# YOUR OBJECTIVE
Please write out only the lines from the line with "підвіконь, підлоги, твердих" to the line with "عارف اسلامی دانشگاه لرستان", inclusive, exactly as they stand below, without the pictures.

Extracted page text data

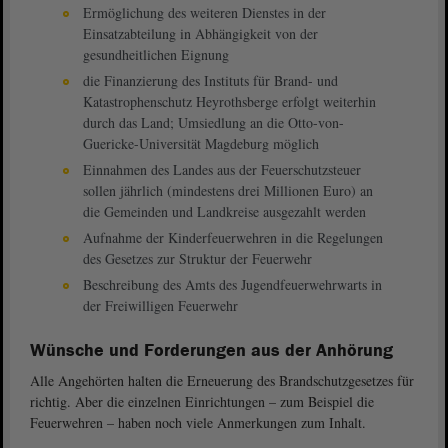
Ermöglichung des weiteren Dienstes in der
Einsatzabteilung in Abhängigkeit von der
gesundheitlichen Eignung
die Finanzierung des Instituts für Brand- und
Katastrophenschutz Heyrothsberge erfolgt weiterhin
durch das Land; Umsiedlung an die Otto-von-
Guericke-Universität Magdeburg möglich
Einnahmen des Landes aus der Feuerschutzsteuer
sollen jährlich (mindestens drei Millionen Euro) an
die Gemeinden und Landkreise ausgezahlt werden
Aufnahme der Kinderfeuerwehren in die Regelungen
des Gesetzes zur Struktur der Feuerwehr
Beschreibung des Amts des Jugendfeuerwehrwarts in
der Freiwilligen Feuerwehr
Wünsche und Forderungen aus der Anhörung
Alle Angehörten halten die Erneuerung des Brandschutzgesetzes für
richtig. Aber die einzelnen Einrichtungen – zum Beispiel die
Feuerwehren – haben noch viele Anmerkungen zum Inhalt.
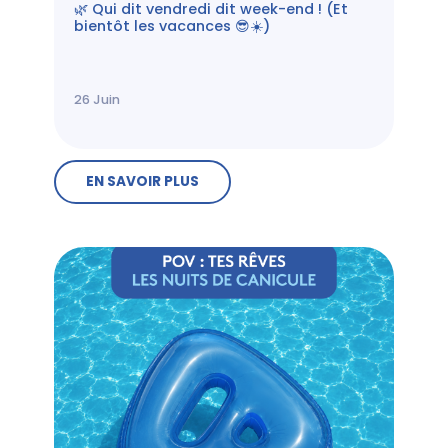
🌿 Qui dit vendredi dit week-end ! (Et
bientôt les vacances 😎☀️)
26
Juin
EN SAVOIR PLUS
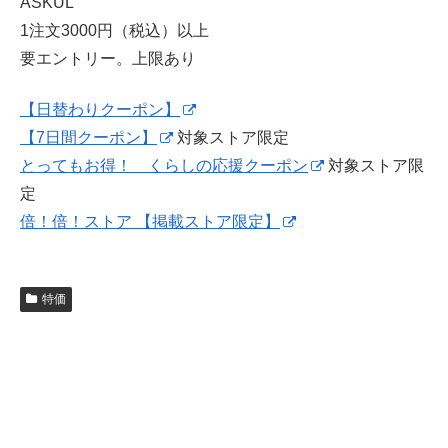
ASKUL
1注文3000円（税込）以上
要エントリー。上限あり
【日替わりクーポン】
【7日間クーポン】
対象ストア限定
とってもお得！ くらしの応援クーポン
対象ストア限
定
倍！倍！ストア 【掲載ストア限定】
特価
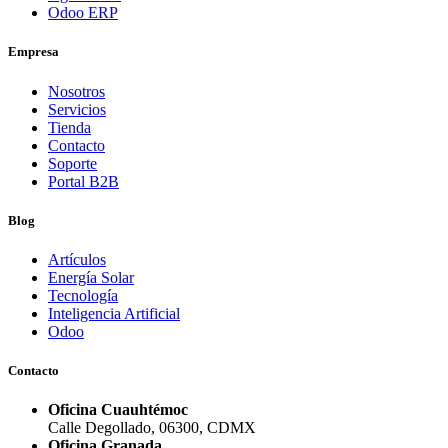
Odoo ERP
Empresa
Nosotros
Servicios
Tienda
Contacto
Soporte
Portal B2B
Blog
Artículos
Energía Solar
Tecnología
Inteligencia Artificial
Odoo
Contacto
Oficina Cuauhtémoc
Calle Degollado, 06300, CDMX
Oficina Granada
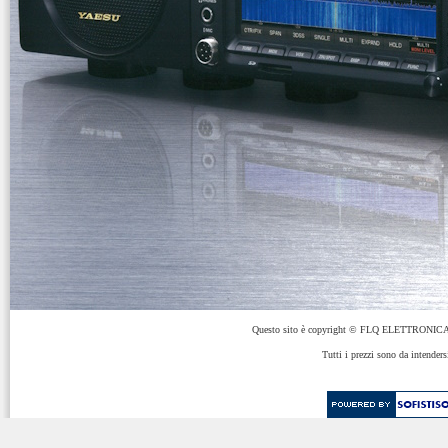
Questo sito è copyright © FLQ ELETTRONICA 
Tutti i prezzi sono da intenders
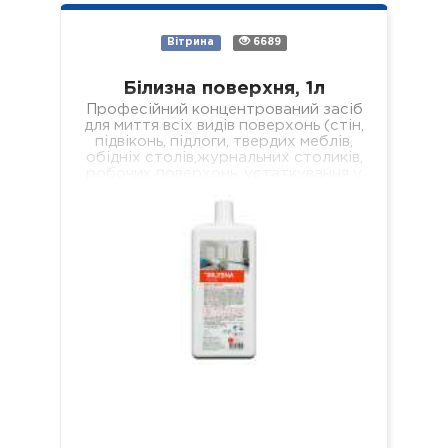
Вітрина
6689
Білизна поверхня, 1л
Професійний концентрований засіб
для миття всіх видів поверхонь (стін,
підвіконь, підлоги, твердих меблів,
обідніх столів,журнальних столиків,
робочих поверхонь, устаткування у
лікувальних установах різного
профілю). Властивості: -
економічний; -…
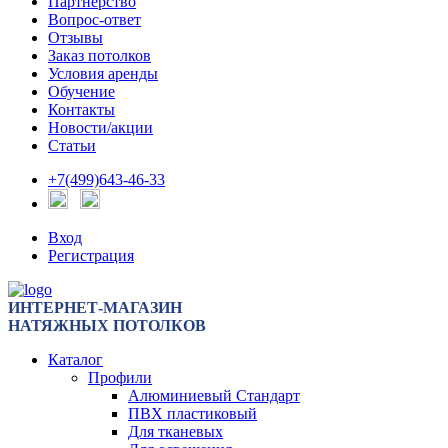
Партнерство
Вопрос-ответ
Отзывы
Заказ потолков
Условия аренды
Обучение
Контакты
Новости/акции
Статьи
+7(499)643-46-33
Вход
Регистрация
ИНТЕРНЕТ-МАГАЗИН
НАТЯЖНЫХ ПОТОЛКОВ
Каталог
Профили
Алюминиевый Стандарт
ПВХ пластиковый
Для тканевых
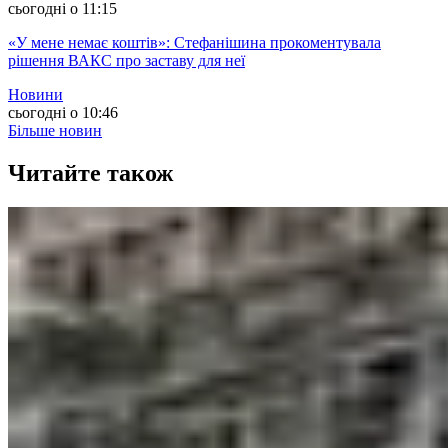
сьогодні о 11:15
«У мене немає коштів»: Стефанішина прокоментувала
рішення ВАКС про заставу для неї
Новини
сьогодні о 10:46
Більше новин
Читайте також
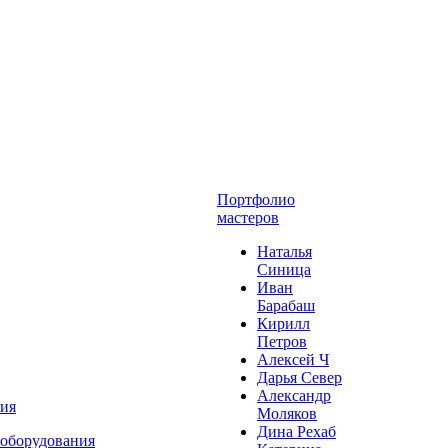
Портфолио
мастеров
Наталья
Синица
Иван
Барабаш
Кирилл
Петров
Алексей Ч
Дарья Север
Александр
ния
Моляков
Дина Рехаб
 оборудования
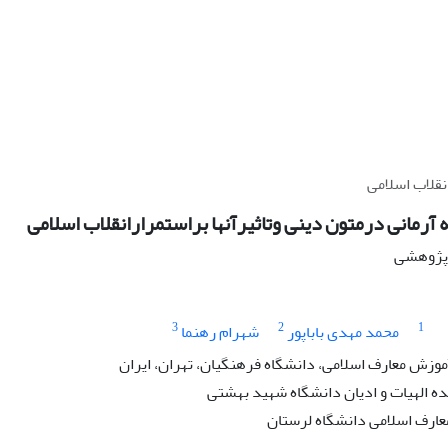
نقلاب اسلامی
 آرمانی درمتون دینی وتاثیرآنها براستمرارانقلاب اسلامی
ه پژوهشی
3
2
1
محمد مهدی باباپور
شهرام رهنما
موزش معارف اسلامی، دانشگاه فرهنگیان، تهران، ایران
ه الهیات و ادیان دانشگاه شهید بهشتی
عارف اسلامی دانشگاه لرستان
---
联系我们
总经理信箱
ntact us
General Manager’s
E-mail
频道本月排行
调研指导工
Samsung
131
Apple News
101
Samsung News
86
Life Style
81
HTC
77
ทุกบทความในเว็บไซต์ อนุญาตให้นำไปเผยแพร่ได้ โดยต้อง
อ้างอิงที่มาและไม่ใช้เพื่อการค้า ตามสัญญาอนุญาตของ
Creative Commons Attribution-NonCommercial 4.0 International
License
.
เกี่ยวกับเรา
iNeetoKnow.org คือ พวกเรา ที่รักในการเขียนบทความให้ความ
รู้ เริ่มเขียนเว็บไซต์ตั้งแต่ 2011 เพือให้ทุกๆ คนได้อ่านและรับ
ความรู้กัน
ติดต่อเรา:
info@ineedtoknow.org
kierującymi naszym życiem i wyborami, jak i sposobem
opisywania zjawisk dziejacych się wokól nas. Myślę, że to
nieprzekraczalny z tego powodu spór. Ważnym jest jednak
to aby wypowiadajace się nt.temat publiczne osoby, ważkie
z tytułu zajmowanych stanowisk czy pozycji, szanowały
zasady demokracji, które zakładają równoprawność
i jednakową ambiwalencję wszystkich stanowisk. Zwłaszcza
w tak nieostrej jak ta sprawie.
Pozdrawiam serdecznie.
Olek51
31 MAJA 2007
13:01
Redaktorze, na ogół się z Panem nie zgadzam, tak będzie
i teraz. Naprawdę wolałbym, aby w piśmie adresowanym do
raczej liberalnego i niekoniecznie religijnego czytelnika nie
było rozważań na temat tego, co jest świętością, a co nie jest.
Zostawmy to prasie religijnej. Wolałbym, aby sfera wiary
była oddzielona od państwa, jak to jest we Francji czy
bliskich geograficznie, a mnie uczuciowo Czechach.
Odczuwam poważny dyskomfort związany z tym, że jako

# COMPLETED TASK
підвіконь, підлоги, твердих меблів,
обідніх столів,журнальних столиків,
робочих поверхонь, устаткування у
лікувальних установах різного
профілю). Властивості: -
економічний; -…
Партнерство
Вопрос-ответ
Отзывы
Заказ потолков
Условия аренды
Обучение
Контакты
Новости/акции
Статьи
+7(499)643-46-33
Вход
Регистрация
ИНТЕРНЕТ-МАГАЗИН
НАТЯЖНЫХ ПОТОЛКОВ
Каталог
Профили
Алюминиевый Стандарт
ПВХ пластиковый
Для тканевых
сьогодні о 11:15
«У мене немає коштів»: Стефанішина прокоментувала
рішення ВАКС про заставу для неї
Новини
сьогодні о 10:46
Більше новин
Читайте також
Портфолио
мастеров
Наталья
Синица
Иван
Барабаш
Кирилл
Петров
Алексей Ч
Дарья Север
Александр
ния
Моляков
Дина Рехаб
 оборудования
نقلاب اسلامی
 آرمانی درمتون دینی وتاثیرآنها براستمرارانقلاب اسلامی
ه پژوهشی
3
2
1
محمد مهدی باباپور
شهرام رهنما
موزش معارف اسلامی، دانشگاه فرهنگیان، تهران، ایران
ه الهیات و ادیان دانشگاه شهید بهشتی
عارف اسلامی دانشگاه لرستان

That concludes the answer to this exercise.